TESTIMONE A SANT’ANNA DI STAZZEMA

“Che cosa è veramente successo intorno al 12 agosto in Versilia?” Questo si chiede il giovane giornalista venendo a conoscenza di voci che di là provenivano sempre più inquietanti. Angiolo conosce bene la gente di quelle parti. “Nel 1941-2, Lucca era infatti un punto d’incontro della realtà cattolica che sapeva guardare al domani. A Bologna,in particolare, si stampava a cura dell’Avvenire d’Italia,la testa Esare, della quale mi occupavo redazionalmente. Fu il collegamento di persone e sentimenti che mi avvicinò al mondo versiliese nei momenti più drammatici del conflitto.”
“Ma a suggellare tale conoscenza,nell’estate del 1944,ci fu al campo di Corticella,l’ondata di piena di rastrellati che riguardò lucchesi e soprattutto versiliesi. L’antico rapporto con la Diocesi mi aveva posto,per fortuna,dinanzi a volti noti e,passato il primo momento di sorpresa,mi fu possibile,sia pure con grande prudenza, prendere certe intese. Non pochi di questi rastrellati erano defluiti da Lucca alle Alpi Apuane e quindi furono protagonisti e spettatori – quei pochi s’intende che poterono uscire illesi – d’indimenticabili e tragiche vicende.”

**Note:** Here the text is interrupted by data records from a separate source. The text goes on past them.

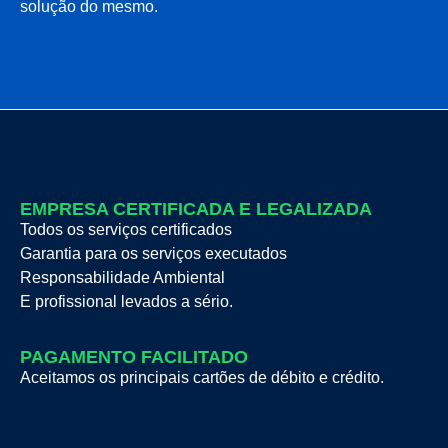
solução do mesmo.
EMPRESA CERTIFICADA E LEGALIZADA
Todos os serviços certificados
Garantia para os serviços executados
Responsabilidade Ambiental
E profissional levados a sério.
PAGAMENTO FACILITADO
Aceitamos os principais cartões de débito e crédito.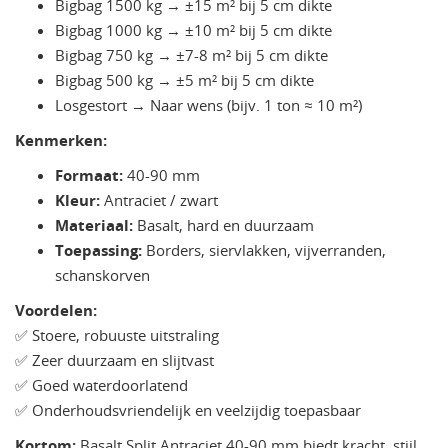
Bigbag 1500 kg → ±15 m² bij 5 cm dikte
Bigbag 1000 kg → ±10 m² bij 5 cm dikte
Bigbag 750 kg → ±7-8 m² bij 5 cm dikte
Bigbag 500 kg → ±5 m² bij 5 cm dikte
Losgestort → Naar wens (bijv. 1 ton ≈ 10 m²)
Kenmerken:
Formaat:
40-90 mm
Kleur:
Antraciet / zwart
Materiaal:
Basalt, hard en duurzaam
Toepassing:
Borders, siervlakken, vijverranden,
schanskorven
Voordelen:
✅ Stoere, robuuste uitstraling
✅ Zeer duurzaam en slijtvast
✅ Goed waterdoorlatend
✅ Onderhoudsvriendelijk en veelzijdig toepasbaar
Kortom:
Basalt Split Antraciet 40-90 mm biedt kracht, stijl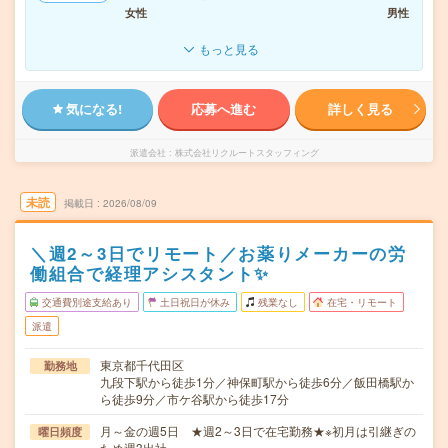
女性
男性
もっと見る
気になる!
応募へ進む
詳しく見る
派遣会社
株式会社リクルートスタッフィング
未読
掲載日
2026/08/09
＼週2～3日でリモート／お薬りメーカーの労
働組合で経理アシスタント✨
交通費別途支給あり
土日祝日が休み
残業なし
在宅・リモート
派遣
東京都千代田区
勤務地
九段下駅から徒歩1分／神保町駅から徒歩6分／飯田橋駅か
ら徒歩9分／市ケ谷駅から徒歩17分
月～金の週5日 ★週2～3日で在宅勤務★※初月は引継ぎの
曜日頻度
ため週3出社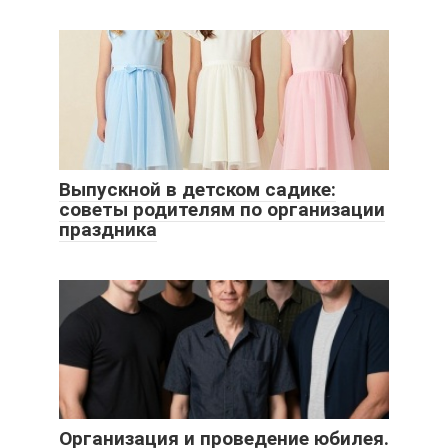
Выпускной в детском садике:
советы родителям по организации
праздника
Организация и проведение юбилея.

“Le notizie dei massacri giunsero però anche a Salò,sede della Repubblica Sociale Italiana – si legge in un suo articolo dell’agosto 1996 de Il Tirreno – interessando prima di ogni altro il Sottosegretario agli Interni Giorgio Pini,giornalista e direttore de Il Resto del Carlino di Bologna. Pini ebbe non pochi dubbi,espressi anche alla Curia che prese contatti con lui. Che fare per conoscere,dunque,la verità?”
“Un passo ufficiale non fu ritenuto opportuno ( e la prova l’avemmo nel successivo settembre quando il Comando tedesco con un pubblico comunicato smentì addirittura la strage di Marzabotto). Allora Pini ritenne di saperne di più con un sopraluogo affidato in via strettamente privata al funzionario prefettizio Fantozzi, già in servizio da alcuni a Bologna. Lo stesso Pini chiese che Fantozzi fosse accompagnato, a titolo strettamente personale, da un giornalista de Il Resto del Carlino. La scelta cadde su Enrico Casabianca,già redattore capo a L’Avvenire d’Italia”.
“Anch’io venni avvicinato, tramite la Curia,da Pini. Mi chiese se volevo unirmi a Casabianca. Queste le condizioni: assoluto segreto e riferirgli soltanto oralmente ( Berti è di parola e ne scriverà soltanto mezzo secolo più tardi). Tutta la ricognizione avrebbe dovuto svolgersi dalla mattina alla sera, utilizzando un piccolo autocarro della divisione Monterosa (che faceva parte della Rsi),il cui autista sovente si recava in Versilia e dunque era pratico dei luoghi”.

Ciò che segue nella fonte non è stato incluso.